2. – Al riguardo giova premettere che il controllo dei provvedimenti restrittivi della libertà personale è diretto a verificare la congruenza e la coordinazione logica dell’apparato argomentativo che collega gli indizi di colpevolezza al giudizio di probabile colpevolezza dell’indagato, nonchè il valore sintomatico degli indizi medesimi. Tale controllo non coinvolge il giudizio ricostruttivo del fatto e gli apprezzamenti del giudice di merito in ordine all’attendibilità delle fonti ed alla rilevanza e concludenza dei risultati del materiale probatorio, quando la motivazione sia adeguata, coerente ed esente da errori logici e giuridici. Questa Corte ha, dunque, il compito di verificare se il giudice di merito abbia dato adeguatamente conto delle ragioni che l’hanno indotto ad affermare la gravità del quadro indiziario a carico dell’indagato e l’esattezza della qualificazione giuridica del fatto, controllando la congruenza della motivazione rispetto ai canoni della logica e ai principi di diritto che governano l’apprezzamento delle risultanze probatorie, nella peculiare prospettiva dei procedimenti incidentali de liberiate (cfr., per tutte, Cass. S.U., sentenza n. 11 del 22 marzo 2000, imp. Audino, RV 215828; Cass. sez. 4^, sentenza n. n. 22500 del 3 maggio 2007, imp. Terranova, RV 237012).

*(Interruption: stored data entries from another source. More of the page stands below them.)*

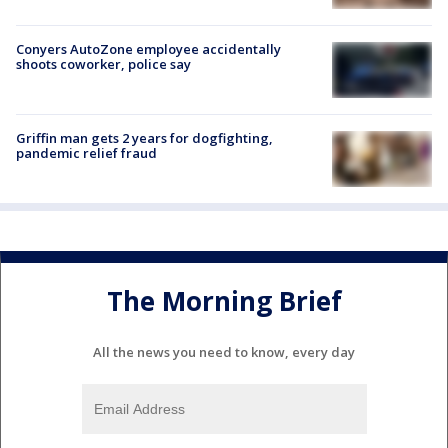
Conyers AutoZone employee accidentally
shoots coworker, police say
Griffin man gets 2 years for dogfighting,
pandemic relief fraud
The Morning Brief
All the news you need to know, every day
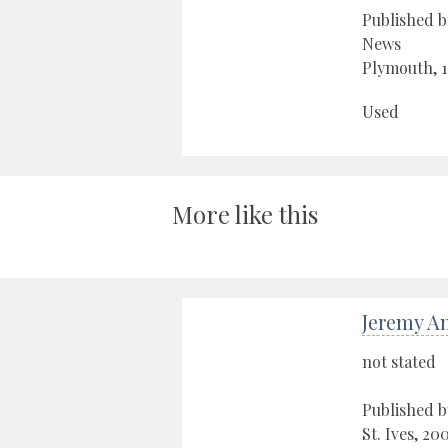
Published 
News
Plymouth, 
Used
More like this
Jeremy A
not stated
Published b
St. Ives, 20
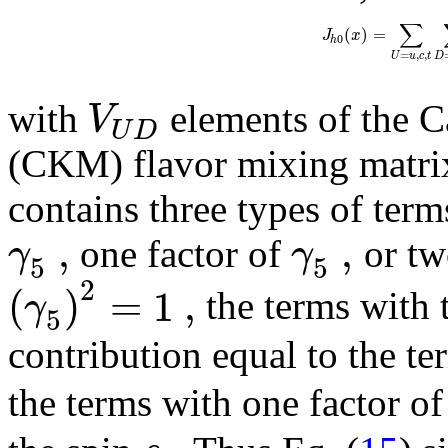
∑
(
)
=
J
x
0
h
=
,
,
U
u
c
t
D
V
with
elements of the 
U
D
(CKM) flavor mixing matrix
contains three types of term
,
,
γ
γ
one factor of
or tw
5
5
2
(
)
=
1
,
γ
the terms with 
5
contribution equal to the te
the terms with one factor o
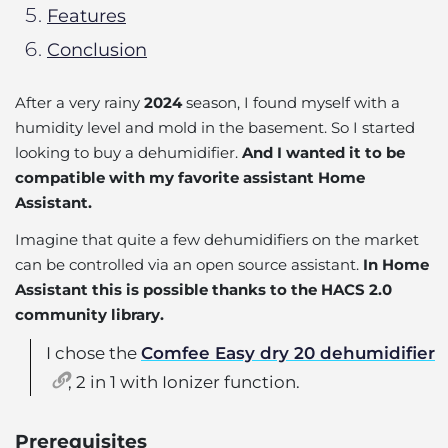
Features
Conclusion
After a very rainy
2024
season, I found myself with a
humidity level and mold in the basement. So I started
looking to buy a dehumidifier.
And I wanted it to be
compatible with my favorite assistant Home
Assistant.
Imagine that quite a few dehumidifiers on the market
can be controlled via an open source assistant.
In Home
Assistant this is possible thanks to the HACS 2.0
community library.
I chose the
Comfee Easy dry 20 dehumidifier
, 2 in 1 with Ionizer function.
Prerequisites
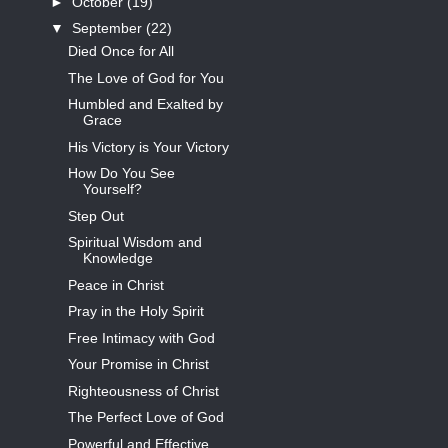
►
October
(19)
▼
September
(22)
Died Once for All
The Love of God for You
Humbled and Exalted by
Grace
His Victory is Your Victory
How Do You See
Yourself?
Step Out
Spiritual Wisdom and
Knowledge
Peace in Christ
Pray in the Holy Spirit
Free Intimacy with God
Your Promise in Christ
Righteousness of Christ
The Perfect Love of God
Powerful and Effective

2.1 – Alla luce di tali principi, nessun profilo di illegittimità è fondatamente ravvisabile relativamente alla riconosciuta gravità degli indizi di colpevolezza in ordine al reato associativo ipotizzato ed alla partecipazione allo stesso dello S., ove si consideri che i giudici del riesame – valorizzando in particolare il dato fattuale emerso dall’utilizzazione di linee telefoniche in uso all’indagato ed il ricorso, nelle telefonate intercettate, ad un linguaggio criptico non altrimenti giustificabile – hanno adeguatamente illustrato le ragioni per cui le numerose telefonate intercettate assumevano rilevanza indiziante, evidenziando le stesse lo stretto e continuo collegamento dello S. con G. A. e la sua convivente D.J., da ritenersi i capi di una sia pur embrionale organizzazione criminosa finalizzata alla commissione di una serie indeterminata di delitti inerenti al traffico illecito di sostanze stupefacenti, ed il ruolo non secondario dallo stesso rivestito, nell’ambito dall’associazione, consistito, principalmente, nella consegna della droga (eroina e cocaina) ai singoli consumatori; specificità del ruolo ricoperto dallo S. nell’associazione, che rende infondata anche la censura incentrata sulla differente ed asseritamente contraddittoria decisione adottata con riferimento al coimputato P., adeguatamente e logicamente motivata dai giudici del riesame facendo riferimento, proprio, alla sussistenza di elementi indizianti comprovanti soltanto rapporti non stabili ma meramente occasionali, che non consentivano di attribuire al predetto indagato una funzione di fornitore stabile del sodalizio diretto dal G., rispetto al quale il predetto il P., assumeva talora finanche la veste di acquirente della sostanza stupefacente, il tutto nell’ambito di rapporti che si caratterizzavano, almeno in base ad una prima e sommaria valutazione, per l’assenza di un effettivo patto associativo.

3. – Il rigetto del ricorso comporta le conseguenze di cui all’art. 616 c.p.p. in ordine alla spese del presente procedimento.
P.Q.M.

Rigetta il ricorso e condanna il ricorrente al pagamento delle spese processuali.

Dispone trasmettersi, a cura della Cancelleria, copia del provvedimento al direttore dell’istituto penitenziario, ai sensi dell’art. 94 disp. att. c.p.p., comma 1 ter.

Testo non ufficiale. La sola stampa del bollettino ufficiale ha carattere legale.